Can I skip filing a tax return in Liechtenstein?
No — if you are resident here, you must file. The 2025 return is due by 24 April 2026 at your municipality of residence, and every taxable person must complete it themselves and file on time. Careful: the deadline is set anew each year — what governs is your municipality's current notice, not the «1 April» that older guides quote. The reverse holds for cross-border commuters from Austria and Switzerland: they file no return in Liechtenstein at all. The myth that goes with it: «the 4 % withholding tax settles everything». It does not — in Austria the 4 % is merely credited, and the income must still be declared there.
📋 The rules
- Deadline for the 2025 return: 24 April 2026, with annexes, at the municipality. Every taxable person must complete the return themselves and file it on time (official municipal notice).
- Extension: apply in writing by the filing deadline at the latest. An extension of more than one month requires an advance payment of 80 % of the previous year's tax — you cannot slide into December for free.
- Commuters from Austria: 4 % withholding tax, deducted by the Liechtenstein employer from gross pay, whatever the salary level.

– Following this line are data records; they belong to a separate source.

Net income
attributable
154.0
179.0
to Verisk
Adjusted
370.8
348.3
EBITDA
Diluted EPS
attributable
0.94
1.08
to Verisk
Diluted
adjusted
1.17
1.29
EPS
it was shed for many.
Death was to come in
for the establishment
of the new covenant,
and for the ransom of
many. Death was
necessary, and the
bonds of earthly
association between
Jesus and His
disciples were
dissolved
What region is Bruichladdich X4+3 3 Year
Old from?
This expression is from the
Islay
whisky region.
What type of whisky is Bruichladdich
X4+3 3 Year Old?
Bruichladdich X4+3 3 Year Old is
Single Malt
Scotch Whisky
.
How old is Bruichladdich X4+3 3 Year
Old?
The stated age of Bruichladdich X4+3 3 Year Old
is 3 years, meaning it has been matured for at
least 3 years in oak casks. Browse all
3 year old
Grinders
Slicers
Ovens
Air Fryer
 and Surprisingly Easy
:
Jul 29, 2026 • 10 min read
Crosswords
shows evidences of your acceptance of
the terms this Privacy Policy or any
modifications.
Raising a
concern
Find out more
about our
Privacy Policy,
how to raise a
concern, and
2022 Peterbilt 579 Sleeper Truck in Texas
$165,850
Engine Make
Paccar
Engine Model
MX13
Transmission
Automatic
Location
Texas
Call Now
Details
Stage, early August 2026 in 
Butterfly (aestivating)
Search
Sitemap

The 4 % is credited against Austrian income tax; the return is filed in Austria, not in Liechtenstein.
- Commuters from Switzerland: the CH–FL double taxation treaty (Art. 15 para. 4) allocates employment income exclusively to the state of residence. Liechtenstein deducts no withholding tax from a commuter resident in Switzerland. Conversely, a Swiss commuter resident in Liechtenstein is taxed here on all employment income — and files here.
- The reference date for wealth is 1 January of the tax year. Value-preserving and value-enhancing building investments are declared at 80 % of the construction costs. Credits for foreign withholding tax under a treaty are granted only on application.
🔓 Exceptions
- People taxed at source who are not resident in Liechtenstein — cross-border commuters — file no tax return here: collection runs entirely through the employer's payroll deduction.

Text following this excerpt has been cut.